Geographic area codes

Geographic (fixed line) area codes are, excluding the STD prefix one digit in Bangkok and nearby provinces (area code 2) and two digits in all other provinces (area codes 3x, 4x, 5x, and 7x). In Thailand, an area code is usually shared by several provinces and roughly follows provincial borders.

Fixed-line subscriber numbers are six digits in Thailand (except Bangkok, Nonthaburi, Pathum Thani, and Samut Prakan, i.e., area code 2). Prior to 1980, subscriber numbers were six digits in Bangkok, Nonthaburi, Pathum Thani, and Samut Prakan. In 1980, subscriber numbers in these areas were expanded to seven digits in phases to meet new demands. The first digit of a subscriber number is associated with a specific locale within the area code. In Bangkok, Nonthaburi, Pathum Thani, and Samut Prakan, the second digit of a subscriber number identifies the service provider, which is almost always Telephone Organization of Thailand (TOT), as TOT holds a near-monopoly of the Thai fixed-line market.

Thus, a full national number is 9 digits, including the STD prefix 0. When writing a telephone number with the area code, the area code and subscriber number are separated by a hyphen, also in the middle of subscriber number. Examples:

A number 2134567 in Bangkok: 02-2134567
A number 213456 in Nakhon Ratchasima: 044-213456

Thailand switched to a closed dialing plan in 2021, which means that calling within the area code requires the area code to be dialed. E.g., When calling a number 2134567 in Bangkok (02) from a fixed-line phone:

Within Bangkok, Nonthaburi, Pathum Thani, and Samut Prakan: 02-2134567
Outside Bangkok, Nonthaburi, Pathum Thani, and Samut Prakan: 02-2134567
Outside Thailand: +66-2-2134567 (the initial 0 of the area code is omitted)

Mobile phone codes and IP telephony
Mobile phone codes are in area codes 8 and 9, and VoIP are in the area code 6, plus a second digit, resulting in two digits excluding the leading zero.

Originally, each mobile phone operator was issued one mobile phone code. Through a series of mergers, there are currently three major mobile phone operators: AIS, True and DTAC. As existing numbers run out, the three mobile phone operators are assigned numbers in code 081, distinguished by the first digit of the subscriber number.

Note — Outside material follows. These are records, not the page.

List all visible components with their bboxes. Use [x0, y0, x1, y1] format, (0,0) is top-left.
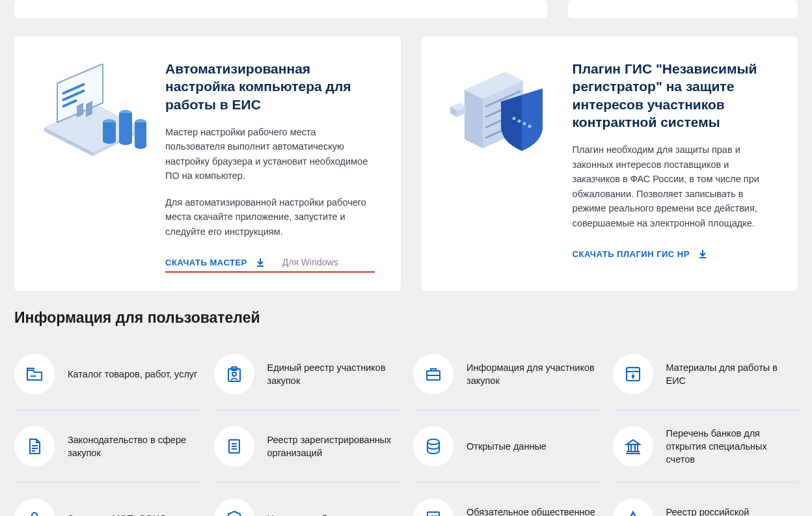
download-master-link[interactable]: СКАЧАТЬ МАСТЕР: [165, 257, 265, 267]
svg-point-38: [232, 372, 236, 376]
person-icon: [14, 498, 55, 516]
card-title-plugin: Плагин ГИС "Независимый регистратор" на …: [573, 60, 774, 131]
info-item-industrial-registry[interactable]: Реестр российской промышленной продукции: [613, 483, 798, 516]
info-label: Каталог товаров, работ, услуг: [68, 368, 197, 381]
card-body-right: Плагин ГИС "Независимый регистратор" на …: [573, 60, 774, 267]
info-label: Законодательство в сфере закупок: [68, 433, 200, 460]
card-plugin-gis: Плагин ГИС "Независимый регистратор" на …: [422, 36, 798, 291]
info-box-icon: [613, 354, 653, 394]
document-icon: [14, 426, 55, 467]
info-item-legislation[interactable]: Законодательство в сфере закупок: [14, 411, 200, 483]
info-label: Обязательное общественное обсуждение зак…: [467, 506, 599, 516]
svg-rect-14: [119, 113, 132, 142]
svg-point-43: [632, 375, 634, 377]
info-item-registrar[interactable]: Независимый регистратор: [214, 483, 399, 516]
svg-point-53: [427, 439, 439, 444]
card-text-2: Для автоматизированной настройки рабочег…: [165, 195, 377, 239]
info-item-open-data[interactable]: Открытые данные: [413, 411, 599, 483]
card-title-auto-setup: Автоматизированная настройка компьютера …: [165, 60, 377, 113]
download-row-left: СКАЧАТЬ МАСТЕР Для Windows: [165, 257, 377, 267]
info-label: Независимый регистратор: [267, 512, 383, 516]
info-item-materials[interactable]: Материалы для работы в ЕИС: [613, 338, 798, 411]
id-badge-icon: [214, 354, 254, 394]
info-label: Реестр зарегистрированных организаций: [267, 433, 399, 460]
feature-cards-row: Автоматизированная настройка компьютера …: [0, 36, 812, 291]
illustration-laptop-charts: [38, 60, 148, 267]
triangle-a-icon: [613, 498, 653, 516]
download-plugin-link[interactable]: СКАЧАТЬ ПЛАГИН ГИС НР: [573, 249, 708, 259]
svg-point-18: [135, 143, 146, 149]
info-label: Перечень банков для открытия специальных…: [666, 427, 798, 467]
svg-point-15: [119, 139, 132, 145]
info-item-participants-info[interactable]: Информация для участников закупок: [413, 338, 599, 411]
card-body-left: Автоматизированная настройка компьютера …: [165, 60, 377, 267]
info-label: Материалы для работы в ЕИС: [666, 361, 798, 388]
illustration-server-shield: [445, 60, 556, 267]
download-master-label: СКАЧАТЬ МАСТЕР: [165, 258, 247, 267]
card-auto-setup: Автоматизированная настройка компьютера …: [14, 36, 401, 291]
download-icon: [697, 249, 708, 259]
svg-rect-17: [135, 122, 146, 146]
svg-point-12: [103, 137, 116, 144]
svg-point-34: [528, 125, 531, 128]
download-row-right: СКАЧАТЬ ПЛАГИН ГИС НР: [573, 249, 774, 259]
info-label: Информация для участников закупок: [467, 361, 599, 388]
card-text-plugin: Плагин необходим для защиты прав и закон…: [573, 143, 774, 230]
svg-marker-22: [465, 90, 483, 148]
top-stub-row: [0, 0, 812, 18]
info-item-org-registry[interactable]: Реестр зарегистрированных организаций: [214, 411, 399, 483]
info-label: Единый реестр участников закупок: [267, 361, 399, 388]
svg-point-31: [512, 117, 515, 120]
info-label: Открытые данные: [467, 440, 547, 453]
info-item-banks[interactable]: Перечень банков для открытия специальных…: [613, 411, 798, 483]
stub-card-right: [568, 0, 798, 18]
info-label: Закупки у МСП, СОНО: [68, 512, 167, 516]
info-item-msp[interactable]: Закупки у МСП, СОНО: [14, 483, 200, 516]
info-item-catalog[interactable]: Каталог товаров, работ, услуг: [14, 338, 200, 411]
svg-point-60: [32, 513, 37, 516]
section-title-user-info: Информация для пользователей: [0, 291, 812, 338]
card-text-1: Мастер настройки рабочего места пользова…: [165, 125, 377, 183]
briefcase-icon: [413, 354, 453, 394]
document-list-icon: [214, 426, 254, 467]
database-icon: [413, 426, 453, 467]
download-icon: [255, 257, 265, 267]
svg-rect-62: [427, 512, 439, 516]
svg-point-33: [522, 122, 526, 126]
folder-icon: [14, 354, 55, 394]
svg-point-32: [517, 120, 521, 123]
download-hint-windows: Для Windows: [282, 257, 338, 267]
stub-card-left: [14, 0, 547, 18]
bank-icon: [613, 426, 653, 467]
shield-icon: [214, 498, 254, 516]
info-grid: Каталог товаров, работ, услуг Единый рее…: [0, 338, 812, 516]
download-plugin-label: СКАЧАТЬ ПЛАГИН ГИС НР: [573, 249, 690, 259]
checklist-icon: [413, 498, 453, 516]
info-label: Реестр российской промышленной продукции: [666, 506, 798, 516]
info-item-public-discussion[interactable]: Обязательное общественное обсуждение зак…: [413, 483, 599, 516]
info-item-participants-registry[interactable]: Единый реестр участников закупок: [214, 338, 399, 411]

A mobile phone number consists of a mobile phone code and a seven-digit subscriber number. Therefore, a mobile phone number is written as 0641163685

Mobile phones in Thailand use 900/1800 MHz for GSM. Domestic roaming service is available free within Thailand in places where there is only a single transmitter in place due to restrictions.

As codes are being exhausted, a new range, 09x, is available for assignment. Despite the length of the code, subscriber numbers are seven digits, resulting in a ten-digit national number including the leading zero. Starting 28 April 2011, the prefix 090 followed by seven digits was available for use.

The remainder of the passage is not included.